This HTML version of
You might prefer to read the PDF version, or you can buy a hard copy from Amazon.
Chapter 0 Preface
0.1 My theory, which is mine
The premise of this book, and the other books in the Think X series, is that if you know how to program, you can use that skill to learn other topics.
Most books on Bayesian statistics use mathematical notation and present ideas in terms of mathematical concepts like calculus. This book uses Python code instead of math, and discrete approximations instead of continuous mathematics. As a result, what would be an integral in a math book becomes a summation, and most operations on probability distributions are simple loops.
I think this presentation is easier to understand, at least for people with programming skills. It is also more general, because when we make modeling decisions, we can choose the most appropriate model without worrying too much about whether the model lends itself to conventional analysis.

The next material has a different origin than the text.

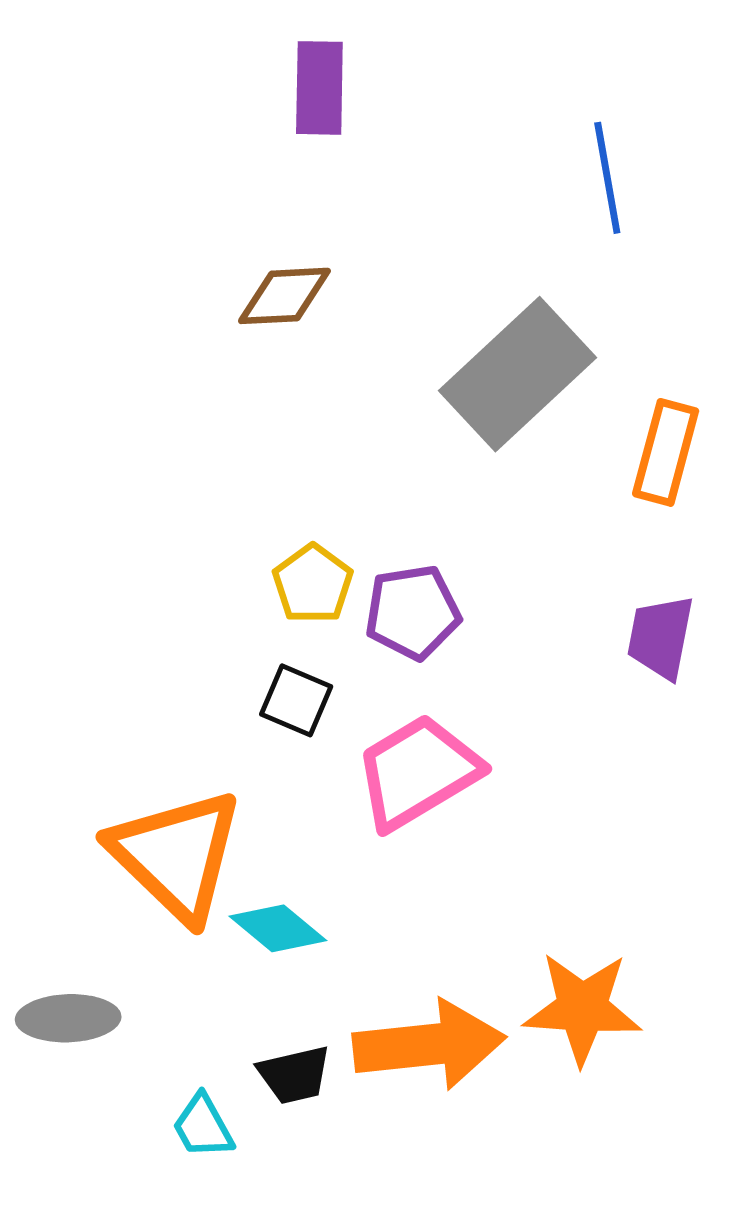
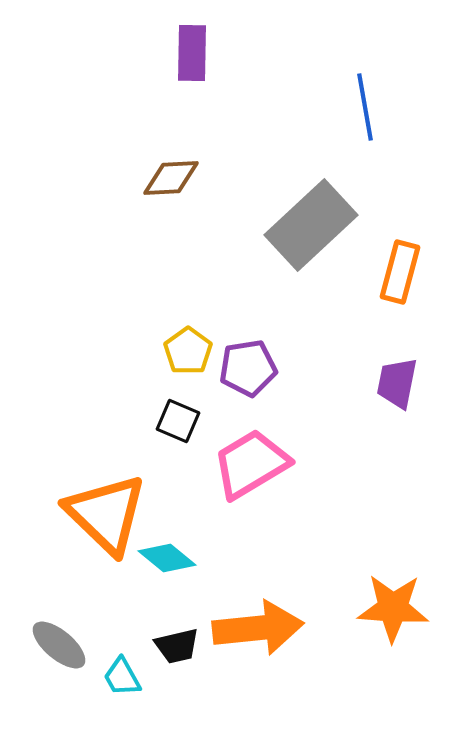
orange star: (582, 1008) -> (393, 608), moved
gray ellipse: (68, 1018) -> (59, 645), moved, turned 42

Also, it provides a smooth development path from simple examples to real-world problems. Chapter 3 is a good example. It starts with a simple example involving dice, one of the staples of basic probability. From there it proceeds in small steps to the locomotive problem, which I borrowed from Mosteller’s Fifty Challenging Problems in Probability with Solutions, and from there to the German tank problem, a famously successful application of Bayesian methods during World War II.
0.2 Modeling and approximation
Most chapters in this book are motivated by a real-world problem, so they involve some degree of modeling. Before we can apply Bayesian methods (or any other analysis), we have to make decisions about which parts of the real-world system to include in the model and which details we can abstract away.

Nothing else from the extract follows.